Wilson descreveu o poema sobre a morte de
Hardy como “muito comovente”, dizendo: “Sassoon foi ajudar Florence Hardy, a
viúva, quando Hardy morreu, porque era íntimo do escritor. Eu imaginava que ele
tivesse escrito algo sobre a morte de Hardy, e aqui está.”
Roy Davids, 70 anos, é ex-leiloeiro e
marchand; dirigiu o departamento de manuscritos da Sotheby’s por muitos anos.
Ele comentou sobre o rascunho de “Atrocities”: “Quando primeiro li este poema,
mal pude acreditar que era um oficial inglês dizendo essas coisas sobre seu
próprio lado. Não surpreende que não tenham querido publicar. É claro que fazia
parte daquela coisa toda de fazer resistência aos generais. Eles sabiam que não
poderiam executá-lo, então o mandaram ao hospício.”

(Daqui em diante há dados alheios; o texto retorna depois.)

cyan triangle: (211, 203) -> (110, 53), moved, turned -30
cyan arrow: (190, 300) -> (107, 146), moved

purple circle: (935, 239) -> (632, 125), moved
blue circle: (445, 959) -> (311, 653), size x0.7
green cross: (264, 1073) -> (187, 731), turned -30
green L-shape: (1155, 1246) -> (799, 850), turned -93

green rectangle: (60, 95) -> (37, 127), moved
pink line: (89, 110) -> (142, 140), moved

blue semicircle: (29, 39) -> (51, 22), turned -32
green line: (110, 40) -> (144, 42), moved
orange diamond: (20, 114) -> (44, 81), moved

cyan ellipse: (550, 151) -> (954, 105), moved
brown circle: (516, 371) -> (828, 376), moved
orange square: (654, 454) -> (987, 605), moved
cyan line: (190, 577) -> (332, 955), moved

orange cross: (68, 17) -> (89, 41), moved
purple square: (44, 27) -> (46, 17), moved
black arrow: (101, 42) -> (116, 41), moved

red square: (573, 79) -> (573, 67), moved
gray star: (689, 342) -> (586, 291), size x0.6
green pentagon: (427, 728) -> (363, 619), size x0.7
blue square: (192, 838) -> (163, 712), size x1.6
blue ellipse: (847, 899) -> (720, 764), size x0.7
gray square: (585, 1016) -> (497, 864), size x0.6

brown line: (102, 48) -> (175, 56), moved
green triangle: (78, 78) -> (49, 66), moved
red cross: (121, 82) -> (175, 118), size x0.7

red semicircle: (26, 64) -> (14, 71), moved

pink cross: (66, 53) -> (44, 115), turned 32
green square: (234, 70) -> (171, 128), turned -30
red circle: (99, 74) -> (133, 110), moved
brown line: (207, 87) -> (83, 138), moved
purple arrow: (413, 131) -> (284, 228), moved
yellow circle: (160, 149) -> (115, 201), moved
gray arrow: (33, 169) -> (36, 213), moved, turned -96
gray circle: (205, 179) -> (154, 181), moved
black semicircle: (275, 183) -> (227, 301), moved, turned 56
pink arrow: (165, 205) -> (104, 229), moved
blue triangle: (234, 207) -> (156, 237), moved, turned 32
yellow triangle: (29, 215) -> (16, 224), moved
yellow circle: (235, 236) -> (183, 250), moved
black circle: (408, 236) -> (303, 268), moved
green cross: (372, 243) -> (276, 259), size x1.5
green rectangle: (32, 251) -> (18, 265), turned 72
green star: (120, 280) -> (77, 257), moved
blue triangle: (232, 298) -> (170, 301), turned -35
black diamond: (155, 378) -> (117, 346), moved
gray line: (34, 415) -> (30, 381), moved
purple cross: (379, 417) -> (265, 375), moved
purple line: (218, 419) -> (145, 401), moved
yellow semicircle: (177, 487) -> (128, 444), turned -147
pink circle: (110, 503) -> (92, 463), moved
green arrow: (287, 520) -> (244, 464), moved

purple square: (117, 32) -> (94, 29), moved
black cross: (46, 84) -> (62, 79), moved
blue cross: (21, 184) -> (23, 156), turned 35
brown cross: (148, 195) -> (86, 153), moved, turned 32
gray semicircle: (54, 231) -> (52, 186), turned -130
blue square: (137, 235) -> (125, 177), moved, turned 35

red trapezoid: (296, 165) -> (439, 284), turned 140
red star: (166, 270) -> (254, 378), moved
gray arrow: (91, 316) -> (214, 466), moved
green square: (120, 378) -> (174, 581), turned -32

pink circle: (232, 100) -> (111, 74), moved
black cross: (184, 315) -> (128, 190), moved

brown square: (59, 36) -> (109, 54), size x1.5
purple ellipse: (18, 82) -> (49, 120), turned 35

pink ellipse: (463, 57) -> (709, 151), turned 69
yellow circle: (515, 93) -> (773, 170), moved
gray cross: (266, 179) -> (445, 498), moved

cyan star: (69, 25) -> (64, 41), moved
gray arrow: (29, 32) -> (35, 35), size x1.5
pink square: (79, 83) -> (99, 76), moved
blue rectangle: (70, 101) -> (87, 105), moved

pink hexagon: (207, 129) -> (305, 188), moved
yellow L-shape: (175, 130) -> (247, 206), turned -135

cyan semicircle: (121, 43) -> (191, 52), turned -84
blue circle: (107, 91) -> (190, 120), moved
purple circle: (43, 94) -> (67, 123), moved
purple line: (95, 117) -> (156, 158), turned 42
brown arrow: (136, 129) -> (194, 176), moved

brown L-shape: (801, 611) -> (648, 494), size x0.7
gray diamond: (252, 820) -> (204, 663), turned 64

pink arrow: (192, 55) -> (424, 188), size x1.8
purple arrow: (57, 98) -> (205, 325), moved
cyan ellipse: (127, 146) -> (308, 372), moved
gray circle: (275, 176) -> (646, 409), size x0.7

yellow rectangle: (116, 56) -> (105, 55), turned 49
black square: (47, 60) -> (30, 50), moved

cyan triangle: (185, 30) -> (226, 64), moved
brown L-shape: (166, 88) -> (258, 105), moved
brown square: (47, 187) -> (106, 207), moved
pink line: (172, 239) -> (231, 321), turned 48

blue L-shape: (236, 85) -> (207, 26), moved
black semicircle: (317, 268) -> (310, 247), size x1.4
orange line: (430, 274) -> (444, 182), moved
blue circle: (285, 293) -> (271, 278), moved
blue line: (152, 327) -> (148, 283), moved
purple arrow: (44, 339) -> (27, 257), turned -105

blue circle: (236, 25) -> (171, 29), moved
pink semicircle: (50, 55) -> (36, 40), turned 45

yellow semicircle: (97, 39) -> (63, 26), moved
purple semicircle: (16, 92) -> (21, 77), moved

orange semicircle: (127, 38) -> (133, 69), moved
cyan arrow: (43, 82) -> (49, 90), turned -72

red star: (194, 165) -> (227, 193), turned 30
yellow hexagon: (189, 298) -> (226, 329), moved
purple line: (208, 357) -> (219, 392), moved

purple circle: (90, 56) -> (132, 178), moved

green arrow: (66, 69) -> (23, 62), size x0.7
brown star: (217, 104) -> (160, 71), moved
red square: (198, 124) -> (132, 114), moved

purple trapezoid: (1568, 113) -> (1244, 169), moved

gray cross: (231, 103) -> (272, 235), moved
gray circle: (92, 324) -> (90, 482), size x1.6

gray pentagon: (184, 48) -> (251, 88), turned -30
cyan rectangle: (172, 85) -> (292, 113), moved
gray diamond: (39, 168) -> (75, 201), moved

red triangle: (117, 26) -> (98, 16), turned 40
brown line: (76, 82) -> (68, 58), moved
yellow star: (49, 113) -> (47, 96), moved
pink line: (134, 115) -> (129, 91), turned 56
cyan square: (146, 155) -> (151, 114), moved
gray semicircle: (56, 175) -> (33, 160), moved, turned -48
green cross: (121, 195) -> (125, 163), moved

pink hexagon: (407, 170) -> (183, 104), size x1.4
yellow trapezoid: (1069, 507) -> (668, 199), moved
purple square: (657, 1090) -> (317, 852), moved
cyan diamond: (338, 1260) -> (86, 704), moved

A coleção de Davids se lê como um manual de
A a Z de literatura inglesa, abrangendo Tennyson, Ted Hughes e T.S. Eliot. É
tão grande que o leilão da Bonhams terá lugar em dois dias, 10 de abril e 8 de
maio.
Desmond Clarke, presidente da Sociedade de
Livros de Poesia, falou que haverá grande interesse no material oferecido no
leilão. “‘Atrocities’ é uma crítica intransigente aos colegas soldados de
Sassoon. Deveria ser leitura obrigatória para todos os cadetes de [a academia
militar] Sandhurst.”
VISÃO DE CRUELDADE
O texto publicado de “Atrocities”
Você me contou, em seu momento de jactância
bêbada
De como massacrou prisioneiros, certa época.
Era bom!
Com certeza não sentiu pena ao vê-los
Pacientes, acovardados e assustados, como
prisioneiros devem ficar.
Como deu cabo deles? Vamos lá, não seja
tímido:
Você sabe que eu adoro ouvir sobre como
morrem alemães
Lá embaixo, em trincheiras. “Camaradas!”,
eles berram,
E então gritam como arminhos quando as
bombas começam a voar.
E você? Conheço sua ficha. Você se declarou
doente
Quando as ordens pareceram perigosas; e
depois, com truques e mentiras
Deu um jeito de ser mandado para casa. E
aqui está,
Ainda contando vantagem e bebendo todas num
bar.
O original, em inglês
You told me, in your drunken-boasting mood,
How once you butchered prisoners. That was
good!
I’m sure you felt no pity while they stood
Patient and cowed and scared, as prisoners
should.
How did you do them in? Come, don’t be shy:
You know I love to hear how Germans die,
Downstairs in dug-outs. “Camerad!” they cry;
Then squeal like stoats when bombs begin to
fly.
And you? I know your record. You went sick
When orders looked unwholesome: then, with
trick
And lie, you wangled home. And here you are,
Still talking big and boozing in a bar.